- Abbreviation: Zeleni
- President: Ivan Karić
- Vice-President: Zoran Rakočević;
- Founded: 17 November 2007
- Headquarters: Kralja Milana 7, Belgrade
- Ideology: Green politics; Social democracy;
- Political position: Centre-left
- National affiliation: Factor of Stability
- Parliamentary group: SPS–Zeleni
- Colours: Green
- National Assembly: 1 / 250
- Assembly of Vojvodina: 0 / 120

Website
- zelenisrbije.org

= Greens of Serbia =

Political party in Serbia

The Greens of Serbia (Зелени Србије, abbr. Zeleni) is a green political party in Serbia. Established on 14 September 2007, Zeleni advocates environmental and ecological wisdom, social justice and solidarity, direct democracy, green economics, sustainability, respect for diversity and human rights, and prevention of all forms of violence. Zeleni had observer status in the Global Greens and was an applicant for the European Green Party.
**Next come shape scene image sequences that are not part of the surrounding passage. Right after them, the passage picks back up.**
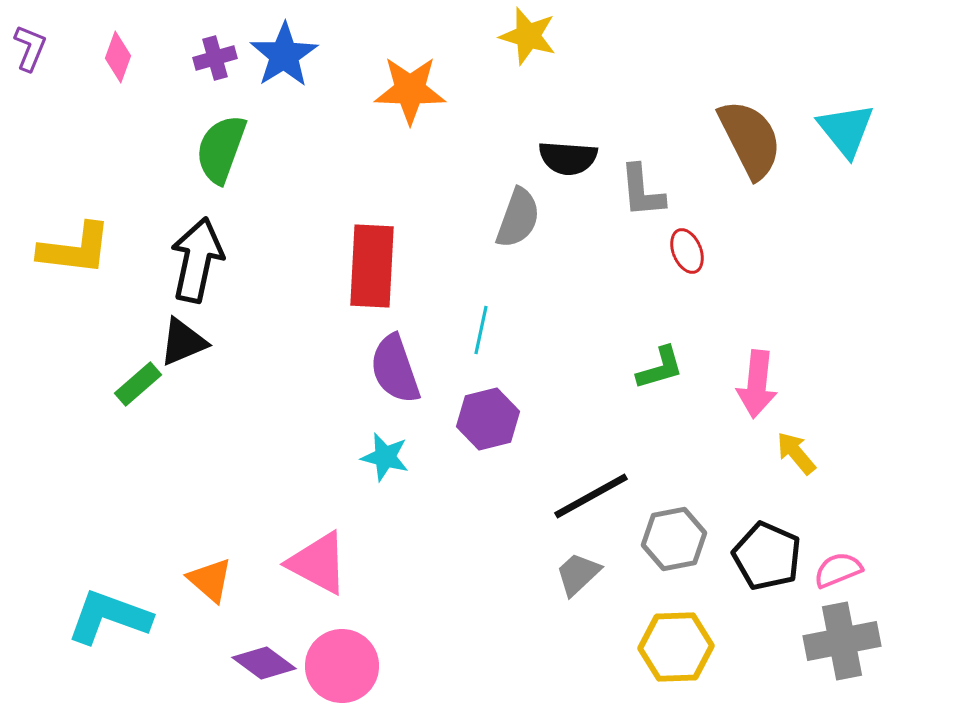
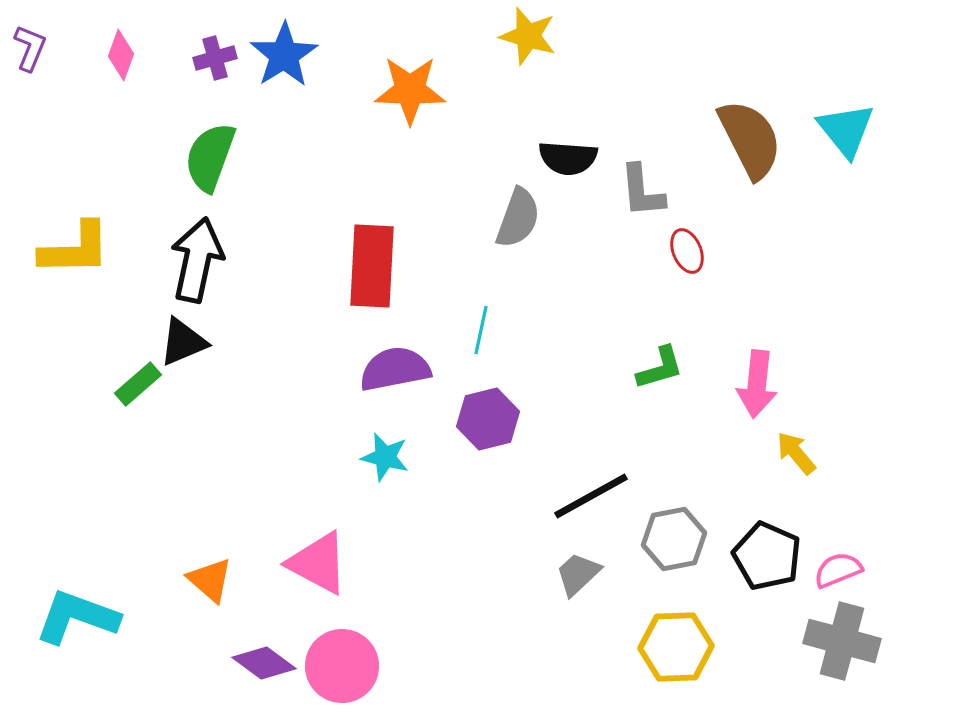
pink diamond: moved 3 px right, 2 px up
green semicircle: moved 11 px left, 8 px down
yellow L-shape: rotated 8 degrees counterclockwise
purple semicircle: rotated 98 degrees clockwise
cyan L-shape: moved 32 px left
gray cross: rotated 26 degrees clockwise
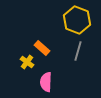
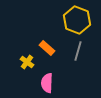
orange rectangle: moved 5 px right
pink semicircle: moved 1 px right, 1 px down
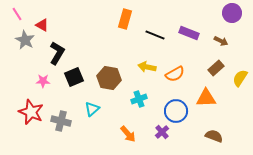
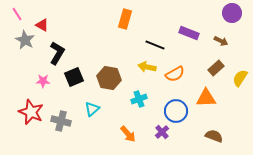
black line: moved 10 px down
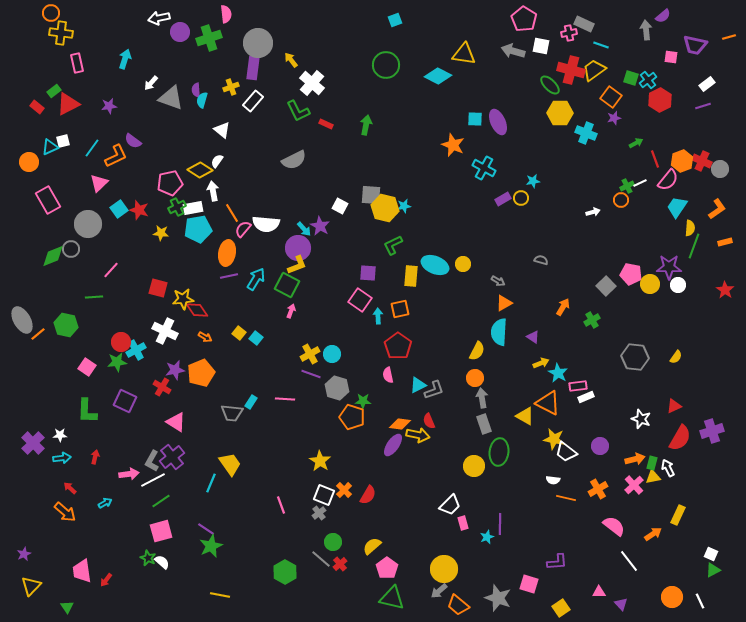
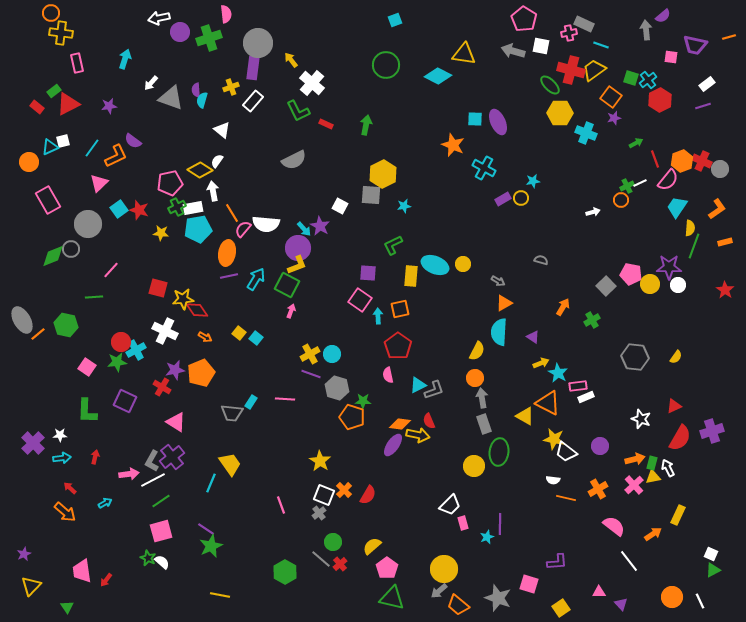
yellow hexagon at (385, 208): moved 2 px left, 34 px up; rotated 20 degrees clockwise
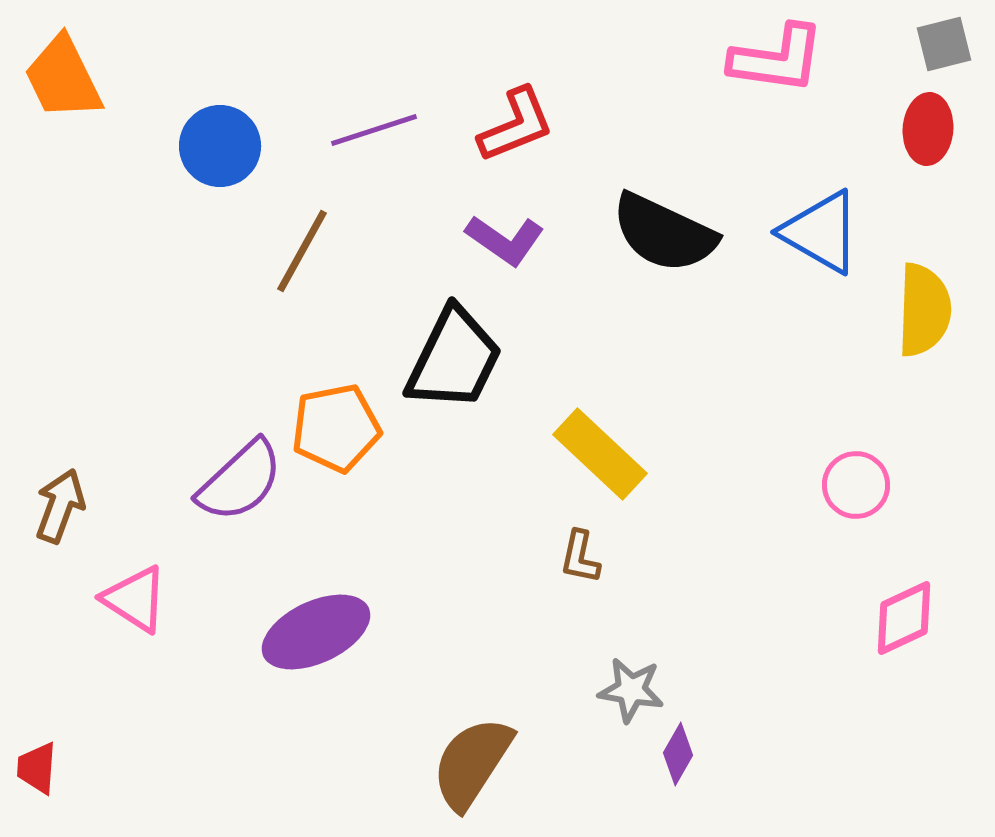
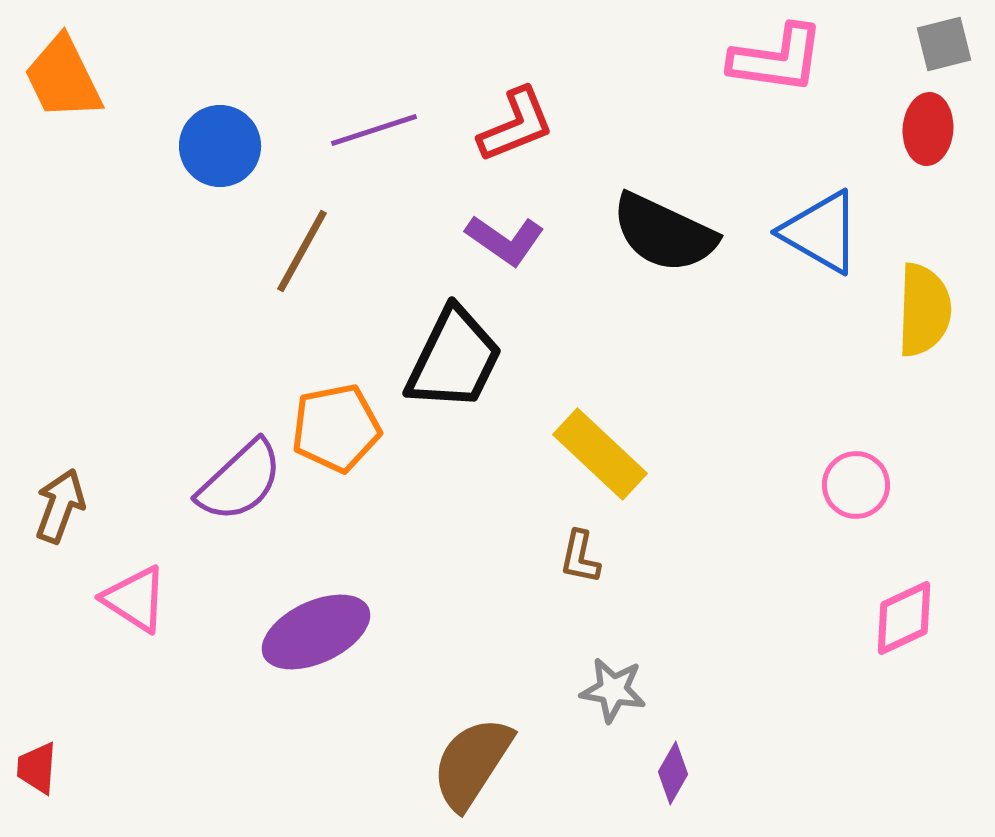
gray star: moved 18 px left
purple diamond: moved 5 px left, 19 px down
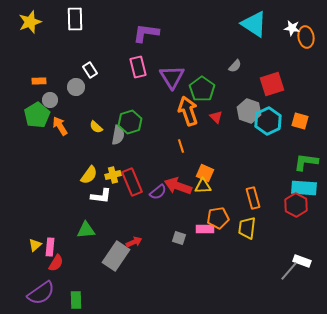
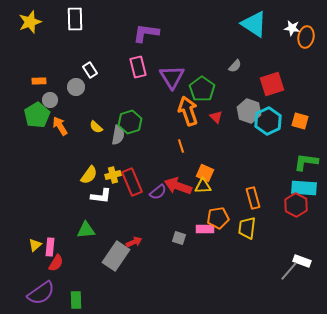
orange ellipse at (306, 37): rotated 20 degrees clockwise
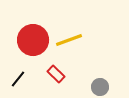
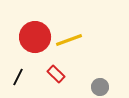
red circle: moved 2 px right, 3 px up
black line: moved 2 px up; rotated 12 degrees counterclockwise
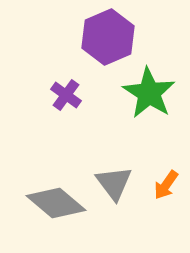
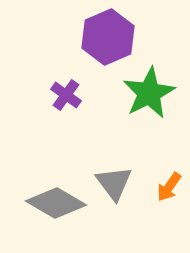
green star: rotated 12 degrees clockwise
orange arrow: moved 3 px right, 2 px down
gray diamond: rotated 10 degrees counterclockwise
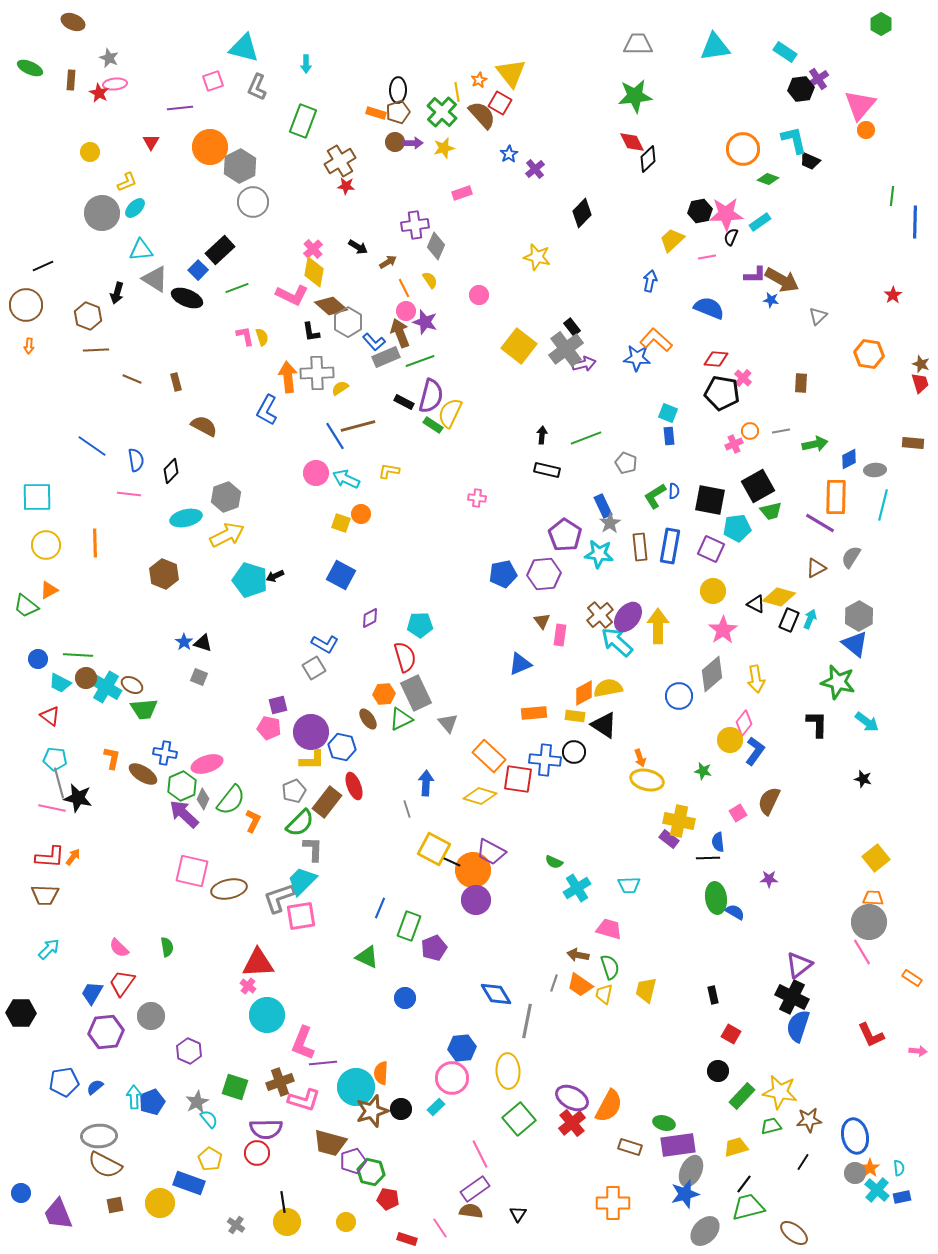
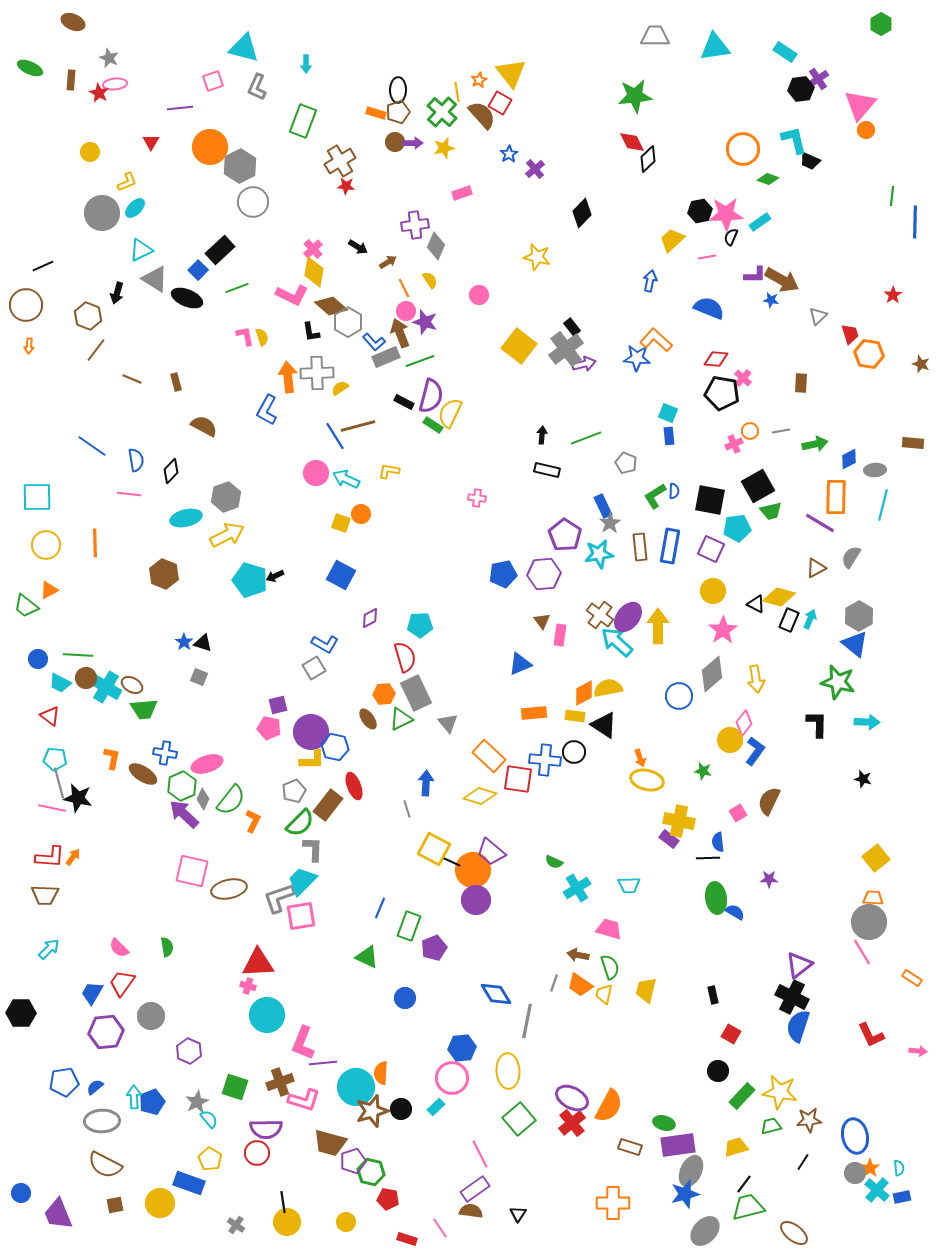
gray trapezoid at (638, 44): moved 17 px right, 8 px up
cyan triangle at (141, 250): rotated 20 degrees counterclockwise
brown line at (96, 350): rotated 50 degrees counterclockwise
red trapezoid at (920, 383): moved 70 px left, 49 px up
cyan star at (599, 554): rotated 16 degrees counterclockwise
brown cross at (600, 615): rotated 12 degrees counterclockwise
cyan arrow at (867, 722): rotated 35 degrees counterclockwise
blue hexagon at (342, 747): moved 7 px left
brown rectangle at (327, 802): moved 1 px right, 3 px down
purple trapezoid at (491, 852): rotated 12 degrees clockwise
pink cross at (248, 986): rotated 21 degrees counterclockwise
gray ellipse at (99, 1136): moved 3 px right, 15 px up
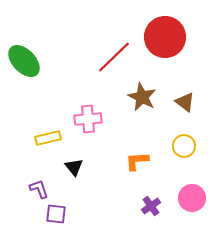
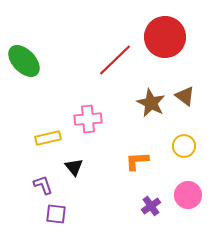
red line: moved 1 px right, 3 px down
brown star: moved 9 px right, 6 px down
brown triangle: moved 6 px up
purple L-shape: moved 4 px right, 4 px up
pink circle: moved 4 px left, 3 px up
In early 2014 the Zeleni had signed political cooperation with the New Democratic Party, a political fraction of the Democratic Party led by its former leader and the nation's president Boris Tadić. Originally agreeing to form a political cooperation and jointly go at the forthcoming 2014 elections, by mid-February 2014 the NDS had collectively joined the Greens, who chose a new Statute, programme and Tadić as their party leader, officially preregistering under the name New Democratic Party–Greens. On 14 June 2014, the New Democratic Party seceded and became independent political party, so the name of the party was changed again to "Greens of Serbia". Since 2016, it has allied itself with the Socialist Party of Serbia and United Serbia.

== History ==
=== 2007–2011 ===
The Greens of Serbia was established on 14 September 2007. In March 2010 they finished re-registration process by collecting 13,500 signatures. The Greens of Serbia are organised in local and municipal units named movements. There are over 80 movements established throughout Serbia.

Activities of the Greens of Serbia are directed towards the development of Serbia as a democratic and prosperous country in the European Union. Actions and plans of the Greens of Serbia lean on the experience of other green parties throughout Europe and the world. That means environmental protection, promotion of the sustainable development of the society, development of the new perspectives in the European Union, support for the dialogue and conflict prevention and participation in the development of the alternative global cooperation forums together with other green parties.

In 2010 the Greens of Serbia received 2% of the popular vote in the Bor municipality local election, although the movement was formed a month before the election. In the City of Pančevo, the Greens of Serbia have a councillor.

In 2012 the Greens of Serbia won its first seat of the Serbian parliament as part of Choice for a Better Life. The coalition received 22.1% of the popular vote and 67 seats; 1 seat was allocated to the leader of the Greens of Serbia, Ivan Karić.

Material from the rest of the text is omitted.